Stat 1040
Chapter 26 Solutions

    1. True.
    2. False. It's the null that says the difference is due to chance.

  2. The data are like 3800 draws made at random from a box containing 0's and 1's (1 stands for red), but with the number of each ticket unknown.
    1. Null: the fractions of 1's in the box is 18/38. Alt: The fraction of 1's in the box is more than 18/38.
    2. The expected number of reds (using the box from the null hypothesis) is 1800. The SD of the box (again using the null hypothesis) is nearly 0.5, so the SE is sqrt{3800}*0.5 = (about) 31. So z = (obs - exp)/SE = (1890 - 1800)/31 = (about) 2.9, and P = (about) 2/1000.
    3. Yes.

  3. Null hypothesis: the data are like 200 draws from the box containing three 1's and a single 0 (1 = blue and 0 = white). The expected number of blues is 150, with a SE of about 6. So z = (obs - exp)/SE = (142 - 150)/6 = (about) -1.3 and P = (about) 10%. This is marginal, could be chance.

  4. The box has one ticket for each freshman at the university, showing how many hours per week that student spends at parties. So there are about 3000 tickets in the box. The data are like 100 draws from the box. The null hypothesis says that the average of the box is 7.5 hours. The alternative says that the average is less than 7.5 hours. The observed value for the sample average is 6.6 hours. The SD of the box is not known, but can be estimated from the data as 9 hours, which puts the estimate for the SE for the average at 0.9 hours. Then z = (obs - exp)/SE = (6.6 - 7.5)/0.9 = -1. The difference looks like chance.

    1. This is like tossing a coin 350 times and asking for the chance of getting 102 heads or fewer. The expected number of heads is 175, and the SE is 9. The chance is about 0.
    2. 100 draws are made at random without replacement from a box with 102 1's (for the women) and 248 0's (for the men). The expected number of 1's is 29. If the draws are made with replacement, the SE for the number of 1's is sqrt{100}*sqrt{0.29*0.71} = (about) 4.54. The correction factor is sqrt{(350-100)/(350-1)} = (about) 0.846. The SE for the number, when drawing without replacement, is 0.846*4.54 = (about) 3.8. The chance is about 0.
    3. Judge Ford was not choosing at random, he was excluding women.

  6. There is one ticket in the box for each person in the county, age 18 and over. The ticket shows that person's educational level. The data are like 1000 draws from the box. Null: The average of the box is 13 years. Alt: The average of the box isn't 13 years. The expected value for the average of the draws (based on the null) is 13 years, give or take 0.16 years or so. (The 0.16 is the SE calculated from the SD of the data, 5 years. There is no reason to assume the SD of the nation equals the SD of the county, so the data provides a better estimate.) The observed value for the sample average is 14 years, so z = (obs - exp)/SE = (14 - 13)/0.16 = (about) 6, and P is about 0. This may be a rich, suburban county, where the educational level is above average.

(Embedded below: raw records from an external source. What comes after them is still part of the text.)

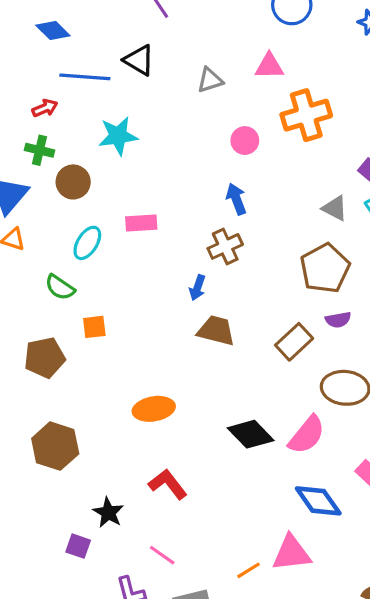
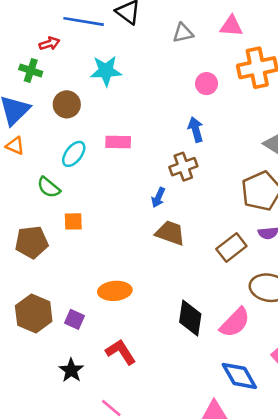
green cross: (40, 150) -> (31, 70), moved
black diamond: (251, 434) -> (190, 318), turned 48
purple square: (78, 546) -> (74, 319), moved

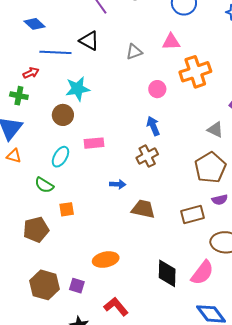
brown circle: (67, 104) -> (63, 115), moved
blue arrow: (158, 197) -> (118, 184), moved, turned -105
brown rectangle: (231, 247) -> (192, 215), turned 30

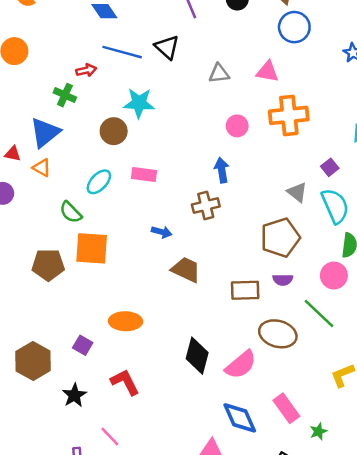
orange square: (67, 209) -> (92, 248), size x1.8
brown hexagon: (45, 285) -> (33, 361), moved

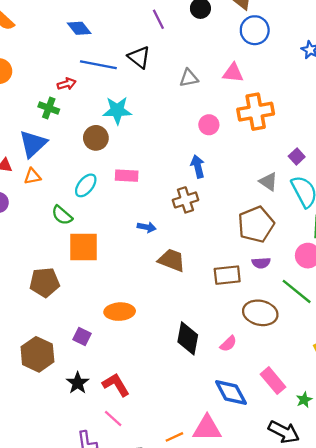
orange triangle: (42, 168) -> (32, 176), turned -36
brown pentagon: (48, 265) -> (45, 282), moved
pink semicircle: (241, 365) -> (228, 344), size x0.6
red L-shape: (125, 382) -> (116, 385), moved

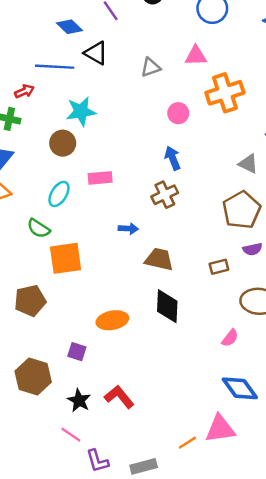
blue diamond: (79, 28) -> (69, 27), moved
brown rectangle: (227, 275) -> (219, 267), size x0.7
black diamond: (188, 338) -> (167, 306), moved
pink line: (113, 418) -> (71, 435), moved

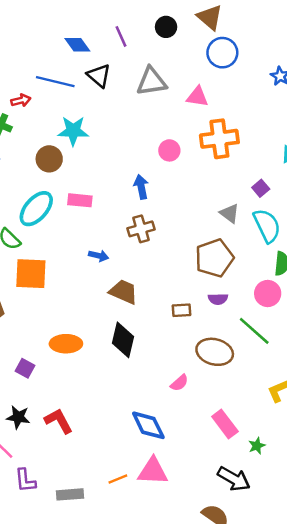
gray triangle: (151, 67) -> (152, 81), moved, size x1.5
blue arrow: (173, 158) -> (141, 187), moved
cyan ellipse: (59, 194) -> (36, 209), size x1.4
blue diamond: (240, 388) -> (148, 425), moved
black star: (79, 400) -> (18, 417), turned -30

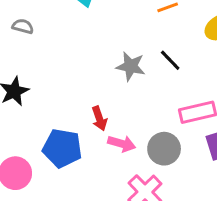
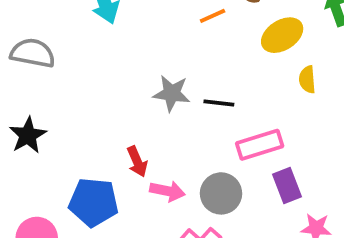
gray semicircle: (23, 26) -> (33, 53), size x1.6
black line: (170, 60) -> (219, 103), moved, turned -35

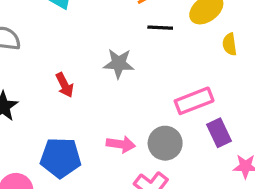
black line: (219, 103) -> (160, 28), moved
red arrow: (137, 162) -> (65, 85), moved

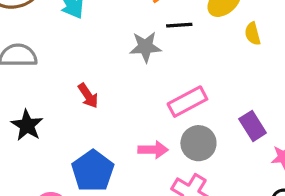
gray star: (119, 64) -> (145, 47), moved
pink rectangle: (194, 101) -> (187, 102), moved
blue pentagon: (61, 158) -> (93, 171), turned -30

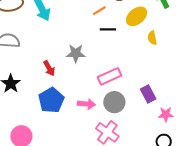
gray star: (145, 47) -> (76, 53), moved
blue pentagon: (93, 171) -> (51, 100), moved

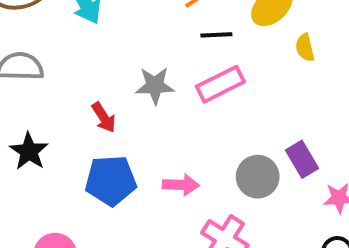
pink rectangle: (110, 76) -> (220, 84), moved
blue pentagon: (51, 100) -> (111, 181), turned 30
gray circle: (114, 102) -> (258, 177), moved

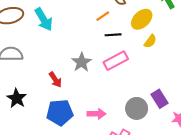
yellow semicircle: (305, 48) -> (150, 41), moved, turned -128
gray star: (155, 86) -> (82, 62), turned -30

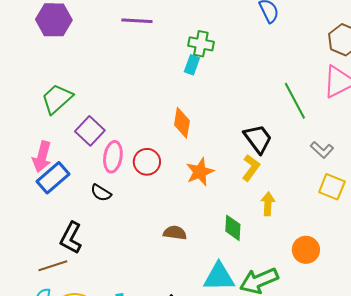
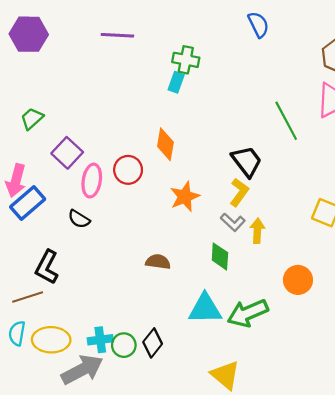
green trapezoid: (57, 99) -> (32, 119), size x0.7
gray L-shape: (322, 150) -> (233, 222), moved
red circle: (147, 162) -> (128, 170), moved

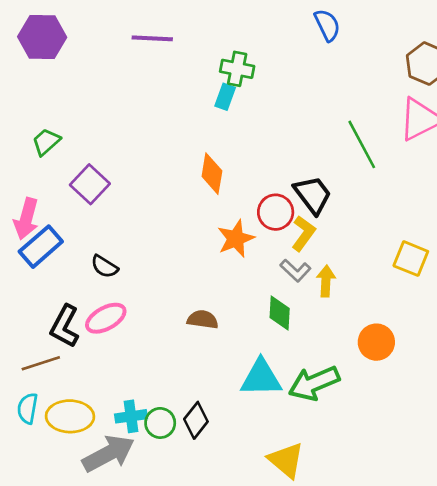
red circle: (128, 170) -> (276, 212), moved
pink ellipse: (92, 181) -> (106, 318), moved, turned 52

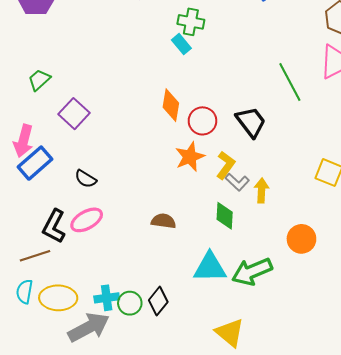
cyan rectangle: (225, 97) -> (181, 44), turned -60
red circle: (276, 212) -> (202, 121), moved
yellow L-shape: (303, 233) -> (226, 165), moved

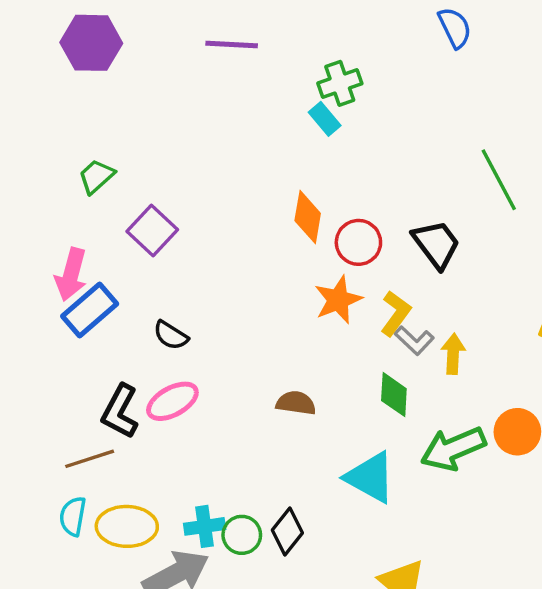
green cross: (191, 22) -> (340, 83), turned -30
cyan triangle: (210, 267) -> (370, 477), turned 30
green arrow: (252, 272) -> (453, 449), moved

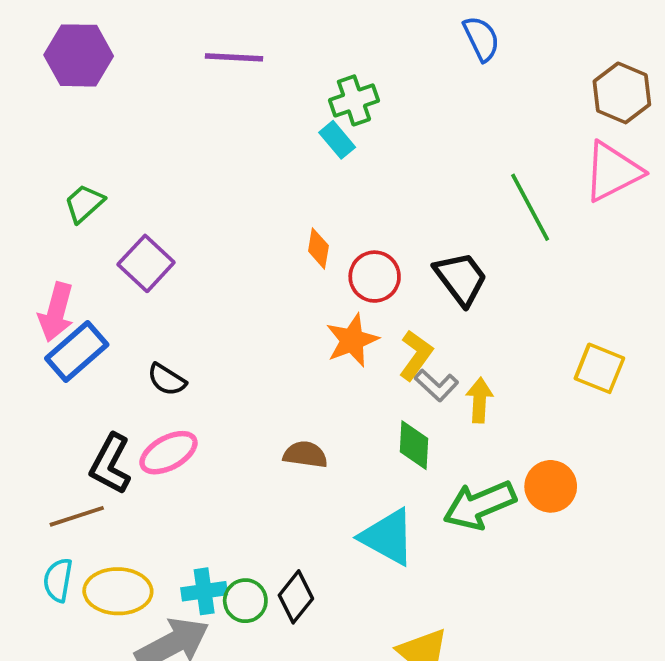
orange diamond: (308, 217) -> (318, 248), size x0.7

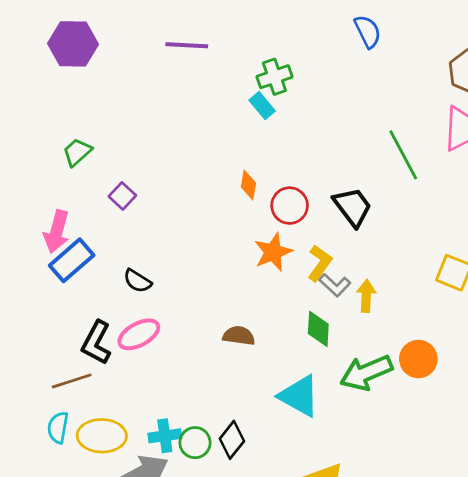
purple square: (146, 263) -> (122, 196), size x0.7

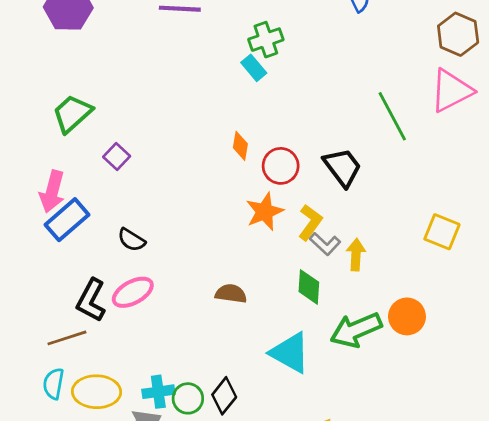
green trapezoid: (77, 152) -> (72, 113), size x1.4

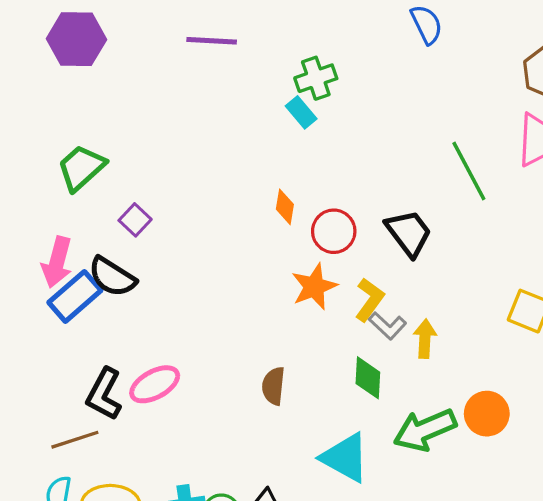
black semicircle: (131, 240) -> (112, 277), moved, size x1.4
brown semicircle: (231, 294) -> (273, 386), turned -92

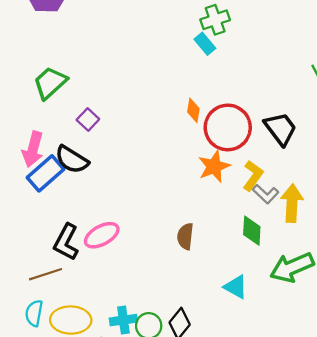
red circle: (334, 231) -> (228, 127), size x1.5
yellow arrow: (425, 339) -> (292, 203), size x1.4
cyan triangle: (345, 458) -> (236, 287), size x0.7

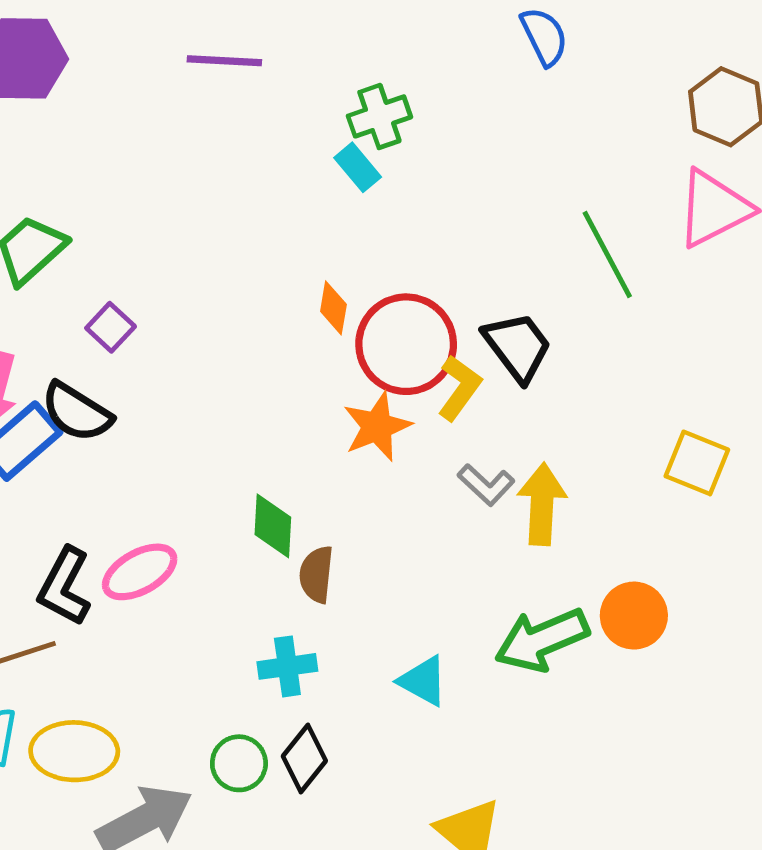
yellow L-shape: (253, 176) -> (459, 388), moved
green diamond: (252, 231) -> (273, 526), moved
cyan cross: (123, 320) -> (287, 666), moved

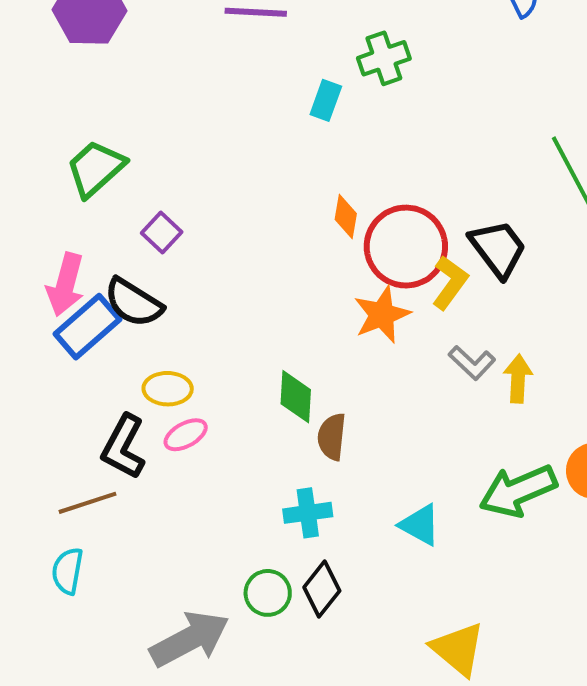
cyan rectangle: (358, 167) -> (326, 100), moved, turned 60
yellow arrow: (542, 504) -> (518, 379), size x0.7
pink ellipse: (140, 572) -> (186, 435), size x0.7
yellow ellipse: (74, 751) -> (168, 389), moved, size x0.7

  7. Null: the 3 Sunday numbers are like 3 draws made at random (without replacement) froma box containing all 25 numbers in the table. The average of these numbers is nearly 436, and their SD is just about 40. The EV for the average is 436, and the SE is 22 (using the correction factor). The 3 Sunday numbers average about 357, so z = (obs - exp)/SE = (357 - 436)/22 = (about) -3.6, and P = (about) 2/10,000. Many deliveries are induced, and some are surgical, so obstetricians really can influence the timing and avoid deliveries on Sunday (when they would rather be golfing).

    1. There are 59 pairs. The treatment animal has a heavier cortex in 52 of the 59 pairs. If the treatment has no effect, the number where the treatment animal has the heavier cortex is like the sum of 59 draws from a box containing one 0 and one 1. The expected value of the sum is 59*0.5 = 29.5, and the SE is sqrt{59}*0.5 = 3.84. The observed number is 52, which is several SE's above the expected value, so the P-value is almost zero - there's virtually no chance of obtaining as many pairs as Rosenzweig did, or more, with the treatment animal having the heavier cortex. We conclude that the treatment did have an effect.